The theme is shoveling snow sucks, all snowmen are abominable and that people who enjoy being outside in sub-freezing weather don’t have the good sense God gives a cow.
That’s why I was struck by an alien emotion this morning. I woke up sad it hadn’t snowed.
It started around dinner last night. The day had been pleasant and moderate, much as this whole winter. I’ve had to shovel just twice. As recounted in this winter-blasting howl, I shoveled at least twice a day for three weeks straight in the record snow-hell of February 2010.
Then one of the kids looked out the window and exalted, “It’s snowing!”
Was it ever. We’d gotten an inch in the hour since the sun had gone down. And it was snowing like we’d be buried by dawn.
That seemed to promise one thing: Snow day!
If there’s one thing I love about winter, it’s the school-sanctioned laziness of the snow day.
It’s probably not like that for most employed folks who consider it an inconvenient disruption of their busy, productive lives.
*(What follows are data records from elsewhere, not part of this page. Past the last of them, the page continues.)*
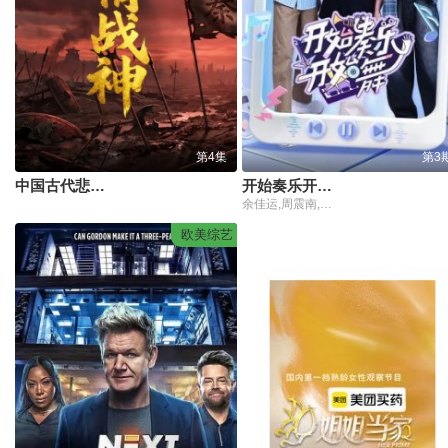
第4集
第3
中国古代悲情战神
开始奏乐开始舞
余佳运,周震南,张星特
欧美综艺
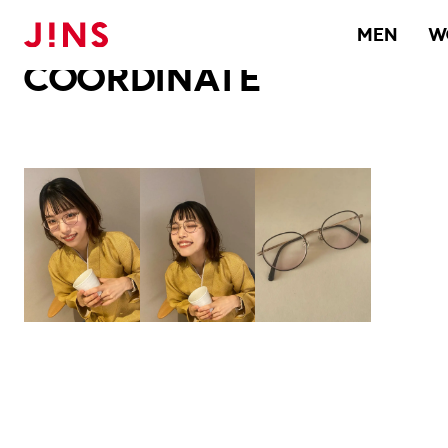
メガネのJINS TOP
JINS MEGANE STYLE
COORDINATE
MEN
W
COORDINATE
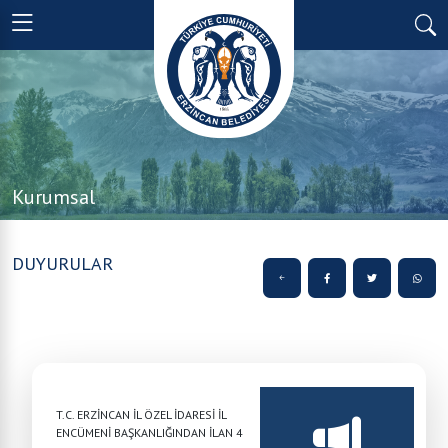
Kurumsal
DUYURULAR
T.C. ERZİNCAN İL ÖZEL İDARESİ İL
ENCÜMENİ BAŞKANLIĞINDAN İLAN 4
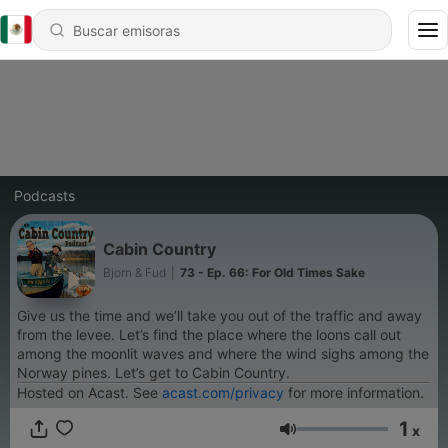
Podcasts
Cabin Country
Bjorn & Fud
|
73 - Ep. 66: For Old Times Sake
Give us the time and we’ll take you out of the traffic and away
from the levee. Let’s find the place where the loons call out
among the moonlit waves and where the wind sighs among the
Norway pines. Let’s get to Cabin Country.
Hosted on Acast. See
acast.com/privacy
for more information.
1
x
Volumen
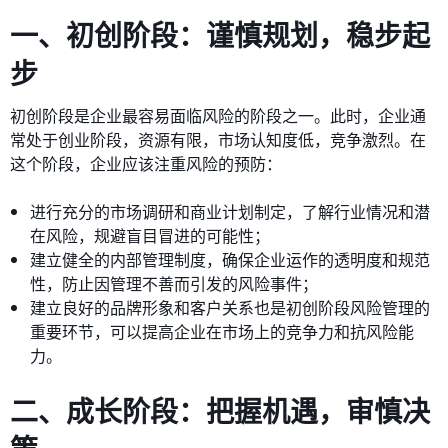
一、初创阶段：谨慎规划，稳步起
步
初创阶段是企业最容易面临风险的阶段之一。此时，企业通
常处于创业阶段，资源有限，市场认知度低，竞争激烈。在
这个阶段，企业应该注重风险的预防：
进行充分的市场调研和商业计划制定，了解行业情况和潜
在风险，规避盲目冒进的可能性；
建立健全的内部管理制度，确保企业运作的透明度和规范
性，防止因管理不善而引发的风险事件；
建立良好的品牌形象和客户关系也是初创阶段风险管理的
重要环节，可以提高企业在市场上的竞争力和抗风险能
力。
二、成长阶段：把握机遇，审慎决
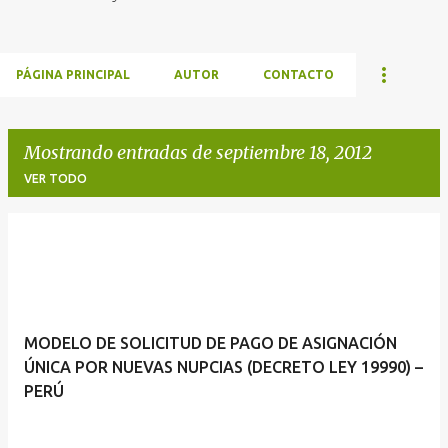
PÁGINA PRINCIPAL
AUTOR
CONTACTO
Mostrando entradas de septiembre 18, 2012
VER TODO
E
n
t
r
MODELO DE SOLICITUD DE PAGO DE ASIGNACIÓN
a
ÚNICA POR NUEVAS NUPCIAS (DECRETO LEY 19990) –
d
PERÚ
a
s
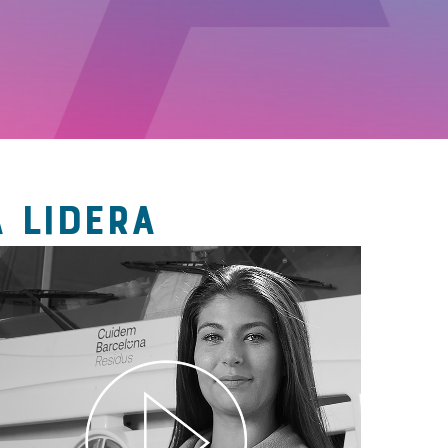
 LIDERA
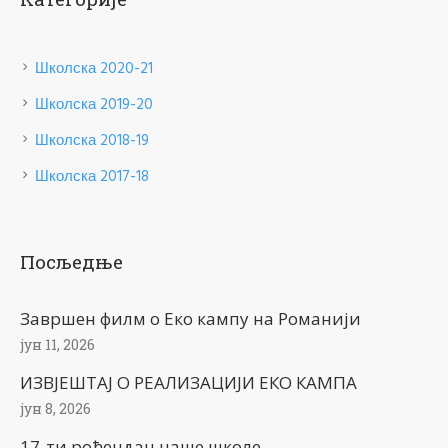
Школска 2020-21
Школска 2019-20
Школска 2018-19
Школска 2017-18
Посљедње
Завршен филм о Еко кампу на Романији
јун 11, 2026
ИЗВЈЕШТАЈ О РЕАЛИЗАЦИЈИ ЕКО КАМПА
јун 8, 2026
17-ти рођендан наше школе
But they’re mostly Type A bullies who won’t let acts of nature deter them from endless money-making missions.
I’m not at all like that. It’s been my custom since I started working for myself -- er, more like NOT working for myself -- to stay home and watch cartoons whenever the school declares a snow day.
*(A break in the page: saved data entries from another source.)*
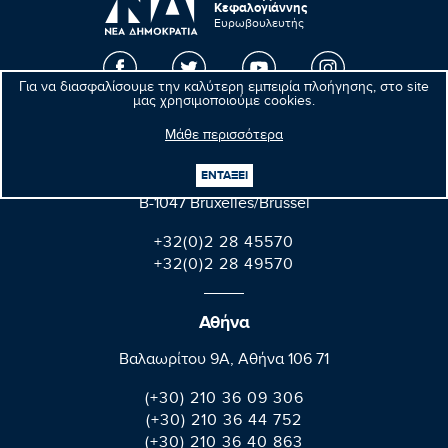
Κεφαλογιάννης
Ευρωβουλευτής
Για να διασφαλίσουμε την καλύτερη εμπειρία πλοήγησης, στο site
μας χρησιμοποιούμε cookies.
Βρυξέλλες
Μάθε περισσότερα
Parlement européen Bât. Altiero Spinelli
ΕΝΤΑΞΕΙ
08E165 60, rue Wiertz / Wiertzstraat 60
B-1047 Bruxelles/Brussel
+32(0)2 28 45570
+32(0)2 28 49570
Αθήνα
Βαλαωρίτου 9A, Aθήνα 106 71
(+30) 210 36 09 306
(+30) 210 36 44 752
(+30) 210 36 40 863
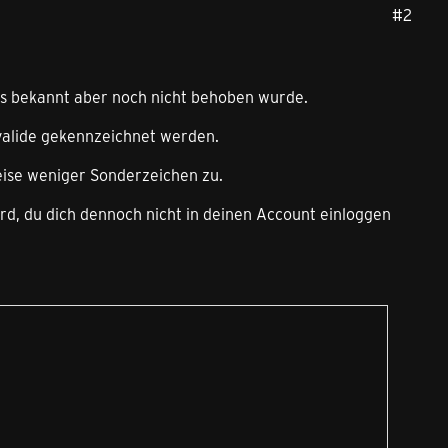
#2
its bekannt aber noch nicht behoben wurde.
valide gekennzeichnet werden.
eise weniger Sonderzeichen zu.
ird, du dich dennoch nicht in deinen Account einloggen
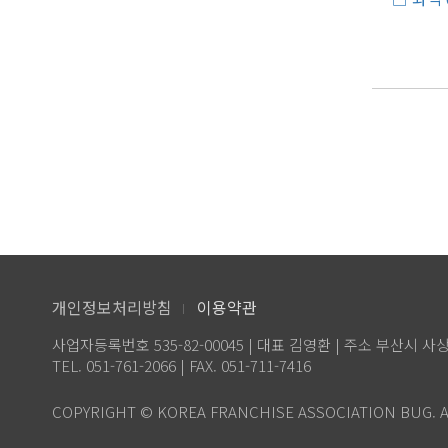
개인정보처리방침
이용약관
사업자등록번호 535-82-00045 | 대표 김영환 | 주소 부산시 사
TEL. 051-761-2066 | FAX. 051-711-7416
COPYRIGHT © KOREA FRANCHISE ASSOCIATION BUG. A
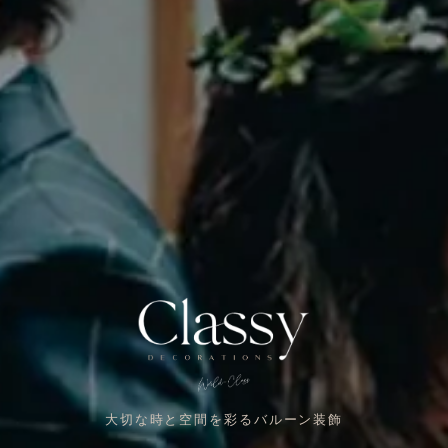
大切な時と空間を彩るバルーン装飾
I must be something like a Type P person.
I’ve never forgotten the juvenile euphoria of huddling around the radio to hear Jack Bogut on KDKA announce -- yippee! -- no tests or teachers that day. It was like a surprise parole for the wrongly convicted.
I’m of the mind that when the wise men and women who run the schools decide it’s too dangerous to run the buses, it should mean every thing in the whole district closes until at least noon.
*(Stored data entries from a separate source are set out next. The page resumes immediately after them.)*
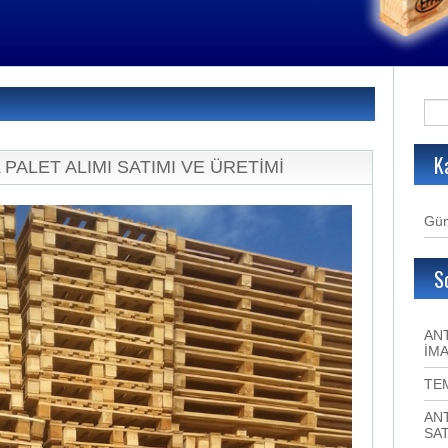
K
 PALET ALIMI SATIMI VE ÜRETİMİ
Gün
S
ANT
İMA
TE
ANT
SAT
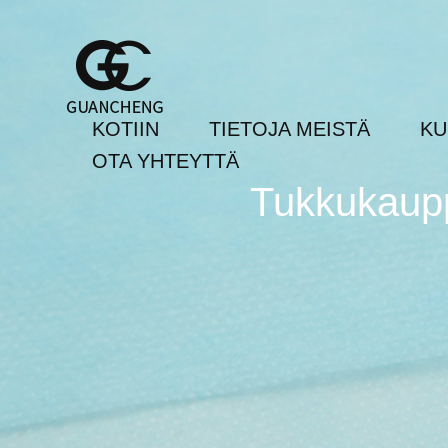
KOTIIN
TIETOJA MEISTÄ
KU
OTA YHTEYTTÄ
Tukkukaupp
It should be like martial law. The only people permitted to drive are operating snow ploughs or are responsible for making pizza or ensuring the state liquor stores are open and stocked.
Then the roads could be declared safe around noon for desperate pilgrims in need of the aforementioned essentials.
My daughters were crushed this morning there was no snow day, especially the sad little kindergartner.
The poor kid’s never had a snow day.
This is the first year Greater Latrobe has had full-day kindergarten. We can argue about whether this will put our kindergartners on equal footing with kindergartners in totalitarian countries that impose things like year-round school.
I’m dubious of the benefits, but who am I to say?
Maybe one day I’ll rejoice that my daughter had twice as much kindergarten as her Daddy. That means twice as many cookies, twice as much nap time and twice as much time gazing around the room to see which kids eat their boogers and which ones just wipe them on the desk.
Yet, with all that elementary education, I understand it’ll fall to me to home-school her in one realm at which I’ve always excelled -- the art of the well-deployed hookie day.
So one day if the weather doesn’t cooperate, we’re going to be like the indoor ski resorts I hear about in places like Dubai. We’re going to have an artificial snow day.
We’ll pretend there’s two-feet of snow outside and get the fireplace cooking right along with the Poptarts. We’ll watch “The Three Stooges,” “Finding Nemo,” and seasons 1 through 4 of “3rd Rock From the Sun.”
We’ll simmer some soup, pop some Orville Redenbacher and stay snug in our jammies clear through the hot dog dinner.
We could all benefit from some Mother Nature imposed down time, a little stretch where the roads are impassable, the lines are down and there’s no one there to tell us to sit up straight or risk missing recess.